> **Assignment**
Would you reproduce exactly, and only, the lines starting at the one with "Dauer der Ausbildung: 1" and ending at the last line of the data, with both included? Leave the pictures out.

> **Available records**
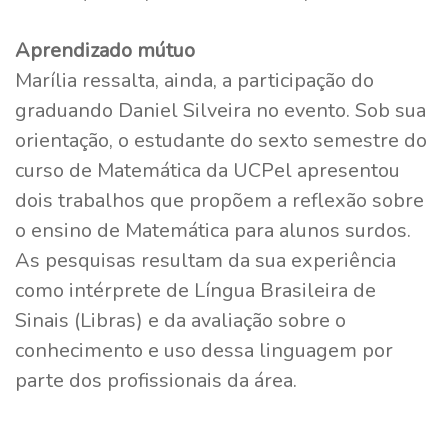
Aprendizado mútuo
Marília ressalta, ainda, a participação do
graduando Daniel Silveira no evento. Sob sua
orientação, o estudante do sexto semestre do
curso de Matemática da UCPel apresentou
dois trabalhos que propõem a reflexão sobre
o ensino de Matemática para alunos surdos.
As pesquisas resultam da sua experiência
como intérprete de Língua Brasileira de
Sinais (Libras) e da avaliação sobre o
conhecimento e uso dessa linguagem por
parte dos profissionais da área.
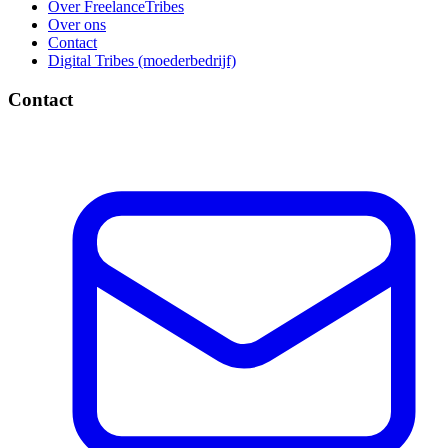
Over FreelanceTribes
Over ons
Contact
Digital Tribes (moederbedrijf)
Contact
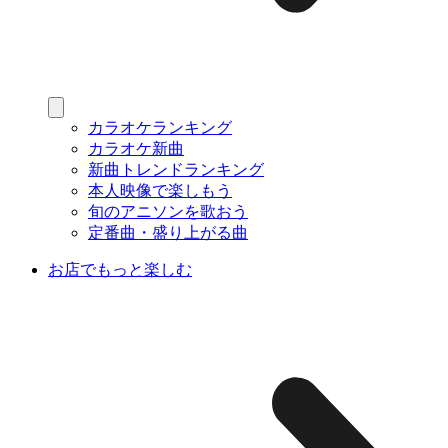
カラオケランキング
カラオケ新曲
新曲トレンドランキング
本人映像で楽しもう
旬のアニソンを歌おう
定番曲・盛り上がる曲
お店でもっと楽しむ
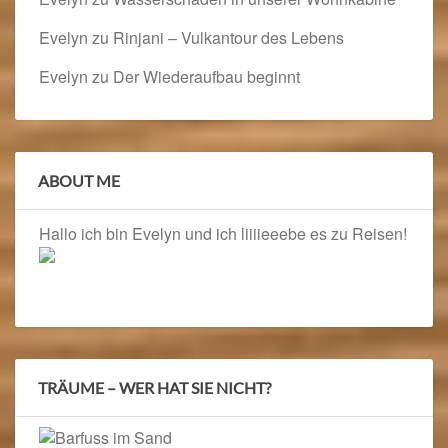
Evelyn
zu
Rinjani – Vulkantour des Lebens
Evelyn
zu
Der Wiederaufbau beginnt
ABOUT ME
Hallo ich bin Evelyn und ich liiiieeebe es zu Reisen!
TRÄUME – WER HAT SIE NICHT?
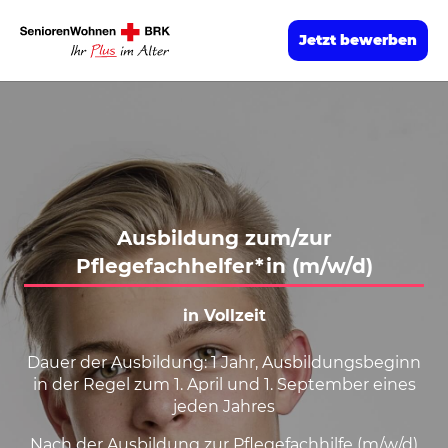
Jetzt bewerben
Ausbildung zum/zur
Pflegefachhelfer*in (m/w/d)
in Vollzeit
Dauer der Ausbildung: 1 Jahr, Ausbildungsbeginn
in der Regel zum 1. April und 1. September eines
jeden Jahres
Nach der Ausbildung zur Pflegefachhilfe (m/w/d)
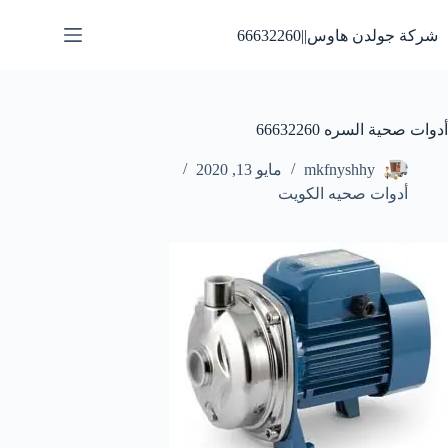
لتجاوز
لى
شركة جولدن هاوس||66632260
لمحتوى
أدوات صحية السره 66632260
mkfnyshhy
مايو 13, 2020
أدوات صحيه الكويت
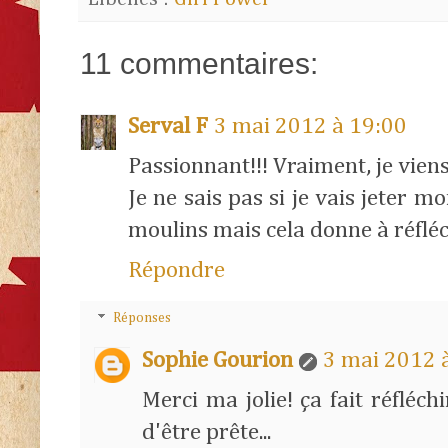
11 commentaires:
Serval F
3 mai 2012 à 19:00
Passionnant!!! Vraiment, je vien
Je ne sais pas si je vais jeter 
moulins mais cela donne à réfléch
Répondre
Réponses
Sophie Gourion
3 mai 2012 
Merci ma jolie! ça fait réfléch
d'être prête...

> **Answer to the problem**
Dauer der Ausbildung: 1 Jahr, Ausbildungsbeginn
in der Regel zum 1. April und 1. September eines
jeden Jahres
Nach der Ausbildung zur Pflegefachhilfe (m/w/d)
لتجاوز
لى
شركة جولدن هاوس||66632260
لمحتوى
أدوات صحية السره 66632260
mkfnyshhy
مايو 13, 2020
أدوات صحيه الكويت
11 commentaires:
Serval F
3 mai 2012 à 19:00
Passionnant!!! Vraiment, je vien
Je ne sais pas si je vais jeter 
moulins mais cela donne à réfléch
Répondre
Réponses
Sophie Gourion
3 mai 2012 
Merci ma jolie! ça fait réfléch
d'être prête...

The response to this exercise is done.